Assignment: Where a line holds the word "elements", copy it from the records.

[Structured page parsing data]
┌──

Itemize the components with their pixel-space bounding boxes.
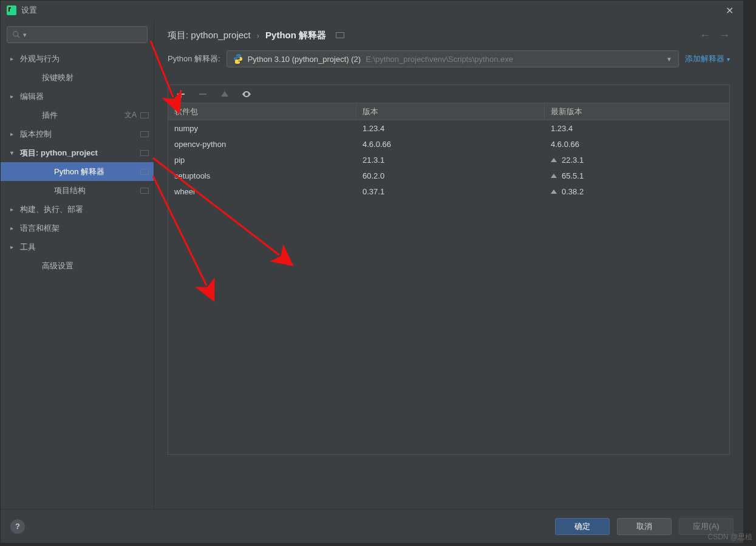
main-panel: 项目: python_project › Python 解释器 ← → Pyth… <box>154 20 743 509</box>
sidebar-item-label: 高级设置 <box>42 261 73 271</box>
titlebar: 设置 ✕ <box>1 1 743 20</box>
package-name: setuptools <box>168 171 356 180</box>
sidebar-item[interactable]: 项目结构 <box>1 181 154 200</box>
search-input[interactable]: ▾ <box>7 26 148 43</box>
interpreter-label: Python 解释器: <box>168 53 220 64</box>
package-latest: 65.5.1 <box>545 171 729 180</box>
dialog-footer: ? 确定 取消 应用(A) <box>1 509 743 543</box>
nav-forward-icon[interactable]: → <box>719 29 730 42</box>
sidebar-item[interactable]: Python 解释器 <box>1 162 154 181</box>
chevron-right-icon: ▸ <box>7 131 16 137</box>
interpreter-path: E:\python_project\venv\Scripts\python.ex… <box>366 55 513 64</box>
package-table: 软件包 版本 最新版本 numpy1.23.41.23.4opencv-pyth… <box>168 103 730 455</box>
sidebar: ▾ ▸外观与行为按键映射▸编辑器插件文A▸版本控制▾项目: python_pro… <box>1 20 154 509</box>
search-dropdown-icon: ▾ <box>23 31 27 39</box>
upgrade-package-button[interactable] <box>219 89 230 100</box>
ok-button[interactable]: 确定 <box>555 518 610 535</box>
sidebar-item-label: 项目结构 <box>54 185 86 196</box>
remove-package-button[interactable] <box>197 89 208 100</box>
sidebar-item[interactable]: ▸构建、执行、部署 <box>1 200 154 219</box>
triangle-up-icon <box>220 89 230 99</box>
package-row[interactable]: numpy1.23.41.23.4 <box>168 120 729 136</box>
window-title: 设置 <box>21 5 37 16</box>
sidebar-item-label: 项目: python_project <box>20 148 98 159</box>
package-row[interactable]: wheel0.37.10.38.2 <box>168 183 729 199</box>
breadcrumb: 项目: python_project › Python 解释器 ← → <box>154 20 743 50</box>
package-name: opencv-python <box>168 140 356 149</box>
breadcrumb-page: Python 解释器 <box>265 30 326 41</box>
svg-rect-5 <box>199 94 206 95</box>
package-latest: 22.3.1 <box>545 155 729 165</box>
sidebar-item[interactable]: ▸版本控制 <box>1 125 154 143</box>
translate-icon: 文A <box>124 110 137 120</box>
chevron-down-icon: ▼ <box>666 56 672 63</box>
sidebar-item-label: 编辑器 <box>20 91 44 102</box>
sidebar-item[interactable]: ▸语言和框架 <box>1 219 154 237</box>
svg-line-4 <box>18 36 20 38</box>
chevron-right-icon: ▸ <box>7 225 16 231</box>
package-name: wheel <box>168 187 356 196</box>
scope-icon <box>336 32 344 38</box>
interpreter-dropdown[interactable]: Python 3.10 (python_project) (2) E:\pyth… <box>226 50 679 67</box>
column-header-name[interactable]: 软件包 <box>168 103 356 120</box>
upgrade-available-icon <box>551 158 557 162</box>
scope-icon <box>140 150 149 156</box>
sidebar-item-label: 插件 <box>42 110 58 121</box>
close-icon[interactable]: ✕ <box>722 2 737 19</box>
package-version: 21.3.1 <box>356 155 545 165</box>
sidebar-item[interactable]: 高级设置 <box>1 256 154 275</box>
package-name: numpy <box>168 124 356 133</box>
eye-icon <box>242 89 251 99</box>
package-row[interactable]: opencv-python4.6.0.664.6.0.66 <box>168 136 729 152</box>
upgrade-available-icon <box>551 174 557 178</box>
sidebar-item[interactable]: 按键映射 <box>1 68 154 87</box>
nav-back-icon[interactable]: ← <box>700 29 710 42</box>
apply-button[interactable]: 应用(A) <box>679 518 734 535</box>
sidebar-item-label: 构建、执行、部署 <box>20 204 83 215</box>
chevron-right-icon: ▸ <box>7 244 16 250</box>
chevron-down-icon: ▾ <box>727 56 730 63</box>
column-header-version[interactable]: 版本 <box>356 103 545 120</box>
chevron-right-icon: ▸ <box>7 55 16 62</box>
sidebar-item-label: 工具 <box>20 242 36 253</box>
package-version: 0.37.1 <box>356 187 545 196</box>
sidebar-item[interactable]: ▸编辑器 <box>1 87 154 106</box>
breadcrumb-project[interactable]: 项目: python_project <box>168 30 251 41</box>
upgrade-available-icon <box>551 189 557 194</box>
pycharm-icon <box>7 5 16 15</box>
show-early-releases-button[interactable] <box>241 89 252 100</box>
column-header-latest[interactable]: 最新版本 <box>545 103 729 120</box>
package-version: 60.2.0 <box>356 171 545 180</box>
sidebar-item-label: 按键映射 <box>42 72 73 83</box>
sidebar-item[interactable]: ▾项目: python_project <box>1 143 154 162</box>
chevron-down-icon: ▾ <box>7 149 16 156</box>
sidebar-item[interactable]: ▸外观与行为 <box>1 49 154 68</box>
package-row[interactable]: pip21.3.122.3.1 <box>168 152 729 168</box>
svg-rect-0 <box>7 5 16 15</box>
scope-icon <box>140 112 149 118</box>
chevron-right-icon: ▸ <box>7 206 16 213</box>
sidebar-item[interactable]: ▸工具 <box>1 237 154 256</box>
add-interpreter-link[interactable]: 添加解释器 ▾ <box>685 53 730 64</box>
cancel-button[interactable]: 取消 <box>617 518 672 535</box>
scope-icon <box>140 131 149 137</box>
package-version: 4.6.0.66 <box>356 140 545 149</box>
plus-icon <box>176 89 186 99</box>
sidebar-item[interactable]: 插件文A <box>1 106 154 125</box>
minus-icon <box>198 89 208 99</box>
interpreter-name: Python 3.10 (python_project) (2) <box>248 55 361 64</box>
package-version: 1.23.4 <box>356 124 545 133</box>
package-latest: 0.38.2 <box>545 187 729 196</box>
svg-rect-2 <box>9 7 10 12</box>
package-row[interactable]: setuptools60.2.065.5.1 <box>168 168 729 183</box>
add-package-button[interactable] <box>175 89 186 100</box>
help-button[interactable]: ? <box>10 519 25 534</box>
scope-icon <box>140 169 149 175</box>
search-icon <box>12 30 21 39</box>
package-name: pip <box>168 155 356 165</box>
breadcrumb-separator: › <box>257 31 259 40</box>
sidebar-item-label: 版本控制 <box>20 129 52 140</box>
scope-icon <box>140 188 149 194</box>
chevron-right-icon: ▸ <box>7 93 16 100</box>
sidebar-item-label: 外观与行为 <box>20 53 60 64</box>
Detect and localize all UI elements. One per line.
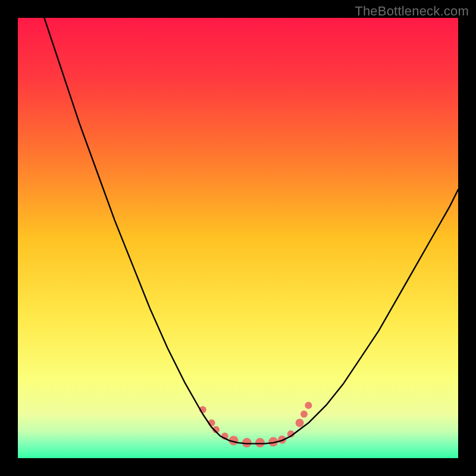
chart-markers	[199, 402, 312, 447]
chart-plot-area	[18, 18, 458, 458]
chart-curve-layer	[18, 18, 458, 458]
chart-marker	[300, 411, 308, 418]
chart-frame: TheBottleneck.com	[0, 0, 476, 476]
watermark-text: TheBottleneck.com	[355, 4, 469, 19]
chart-marker	[255, 438, 265, 447]
chart-marker	[305, 402, 312, 409]
chart-curve	[44, 18, 458, 444]
chart-marker	[296, 419, 304, 427]
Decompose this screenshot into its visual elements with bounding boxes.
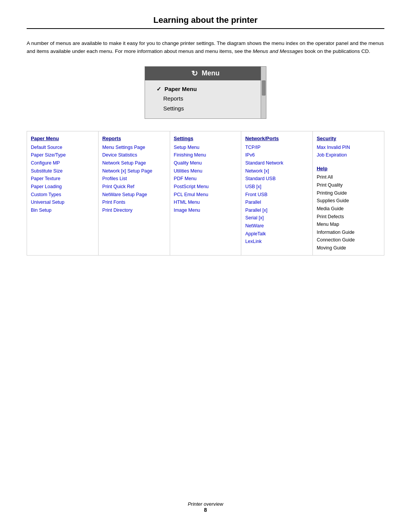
col-settings-item-1[interactable]: Finishing Menu — [174, 151, 237, 159]
col-help-header: Help — [317, 165, 380, 173]
menu-arrow-icon: ↺ — [191, 69, 199, 79]
menu-item-reports-label: Reports — [163, 95, 183, 102]
col-network-item-2[interactable]: Standard Network — [245, 159, 309, 167]
col-settings-header: Settings — [174, 134, 237, 142]
col-paper-item-2[interactable]: Configure MP — [31, 159, 94, 167]
col-network-item-6[interactable]: Front USB — [245, 191, 309, 199]
scrollbar — [261, 67, 266, 119]
menu-item-settings: Settings — [156, 104, 260, 113]
col-settings-item-4[interactable]: PDF Menu — [174, 175, 237, 183]
col-network-item-0[interactable]: TCP/IP — [245, 144, 309, 152]
col-reports-item-1[interactable]: Device Statistics — [102, 151, 166, 159]
footer-label: Printer overview — [0, 501, 411, 507]
col-network-item-8[interactable]: Parallel [x] — [245, 206, 309, 214]
col-reports-item-6[interactable]: NetWare Setup Page — [102, 191, 166, 199]
page: Learning about the printer A number of m… — [0, 0, 411, 532]
col-network-ports-header: Network/Ports — [245, 134, 309, 142]
menu-item-paper-label: Paper Menu — [164, 86, 197, 92]
col-settings-item-3[interactable]: Utilities Menu — [174, 167, 237, 175]
col-help-item-5[interactable]: Print Defects — [317, 213, 380, 221]
intro-text-end: book on the publications CD. — [303, 48, 370, 54]
col-settings-item-0[interactable]: Setup Menu — [174, 144, 237, 152]
col-network-item-7[interactable]: Parallel — [245, 198, 309, 206]
col-help-item-7[interactable]: Information Guide — [317, 228, 380, 236]
checkmark-icon: ✓ — [156, 86, 161, 92]
col-paper-item-1[interactable]: Paper Size/Type — [31, 151, 94, 159]
col-paper-menu: Paper Menu Default Source Paper Size/Typ… — [27, 131, 99, 255]
col-security-item-1[interactable]: Job Expiration — [317, 151, 380, 159]
scroll-thumb — [262, 80, 266, 96]
col-paper-item-6[interactable]: Custom Types — [31, 191, 94, 199]
col-reports-item-2[interactable]: Network Setup Page — [102, 159, 166, 167]
menu-box: ↺ Menu ✓ Paper Menu Reports Settings — [145, 66, 266, 119]
col-help-item-9[interactable]: Moving Guide — [317, 244, 380, 252]
menu-items: ✓ Paper Menu Reports Settings — [145, 80, 266, 119]
menu-item-settings-label: Settings — [163, 105, 184, 112]
col-help-item-2[interactable]: Printing Guide — [317, 189, 380, 197]
col-reports-item-0[interactable]: Menu Settings Page — [102, 144, 166, 152]
footer: Printer overview 8 — [0, 501, 411, 513]
intro-paragraph: A number of menus are available to make … — [27, 40, 384, 56]
col-reports-item-7[interactable]: Print Fonts — [102, 198, 166, 206]
col-help-item-8[interactable]: Connection Guide — [317, 236, 380, 244]
columns-container: Paper Menu Default Source Paper Size/Typ… — [27, 131, 384, 255]
footer-page: 8 — [0, 507, 411, 513]
col-network-item-9[interactable]: Serial [x] — [245, 214, 309, 222]
col-reports-header: Reports — [102, 134, 166, 142]
col-reports-item-4[interactable]: Profiles List — [102, 175, 166, 183]
col-network-item-11[interactable]: AppleTalk — [245, 230, 309, 238]
col-network-item-10[interactable]: NetWare — [245, 222, 309, 230]
col-network-item-3[interactable]: Network [x] — [245, 167, 309, 175]
col-security-header: Security — [317, 134, 380, 142]
col-network-item-5[interactable]: USB [x] — [245, 183, 309, 191]
col-help-item-6[interactable]: Menu Map — [317, 220, 380, 228]
col-paper-item-3[interactable]: Substitute Size — [31, 167, 94, 175]
menu-item-reports: Reports — [156, 94, 260, 104]
col-settings-item-6[interactable]: PCL Emul Menu — [174, 191, 237, 199]
col-paper-item-4[interactable]: Paper Texture — [31, 175, 94, 183]
col-settings-item-8[interactable]: Image Menu — [174, 206, 237, 214]
col-help-item-3[interactable]: Supplies Guide — [317, 197, 380, 205]
menu-item-paper: ✓ Paper Menu — [156, 84, 260, 94]
col-security-help: Security Max Invalid PIN Job Expiration … — [313, 131, 384, 255]
col-paper-item-0[interactable]: Default Source — [31, 144, 94, 152]
title-divider — [27, 28, 384, 29]
col-paper-item-7[interactable]: Universal Setup — [31, 198, 94, 206]
menu-title: Menu — [202, 69, 220, 77]
col-security-item-0[interactable]: Max Invalid PIN — [317, 144, 380, 152]
menu-diagram: ↺ Menu ✓ Paper Menu Reports Settings — [27, 66, 384, 119]
col-help-item-0[interactable]: Print All — [317, 173, 380, 181]
col-settings-item-5[interactable]: PostScript Menu — [174, 183, 237, 191]
col-paper-item-5[interactable]: Paper Loading — [31, 183, 94, 191]
col-reports-item-8[interactable]: Print Directory — [102, 206, 166, 214]
col-reports: Reports Menu Settings Page Device Statis… — [99, 131, 170, 255]
intro-italic: Menus and Messages — [253, 48, 303, 54]
col-network-item-1[interactable]: IPv6 — [245, 151, 309, 159]
menu-header: ↺ Menu — [145, 67, 266, 80]
col-network-ports: Network/Ports TCP/IP IPv6 Standard Netwo… — [241, 131, 313, 255]
col-paper-item-8[interactable]: Bin Setup — [31, 206, 94, 214]
page-title: Learning about the printer — [27, 15, 384, 25]
col-settings-item-7[interactable]: HTML Menu — [174, 198, 237, 206]
col-network-item-12[interactable]: LexLink — [245, 238, 309, 246]
col-help-item-4[interactable]: Media Guide — [317, 205, 380, 213]
col-settings-item-2[interactable]: Quality Menu — [174, 159, 237, 167]
col-help-item-1[interactable]: Print Quality — [317, 181, 380, 189]
col-network-item-4[interactable]: Standard USB — [245, 175, 309, 183]
col-reports-item-3[interactable]: Network [x] Setup Page — [102, 167, 166, 175]
col-reports-item-5[interactable]: Print Quick Ref — [102, 183, 166, 191]
col-settings: Settings Setup Menu Finishing Menu Quali… — [170, 131, 242, 255]
col-paper-menu-header: Paper Menu — [31, 134, 94, 142]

└──

Solution to the exercise:
Detect and localize all UI elements. One per line.
Decompose this screenshot into its visual elements with bounding boxes.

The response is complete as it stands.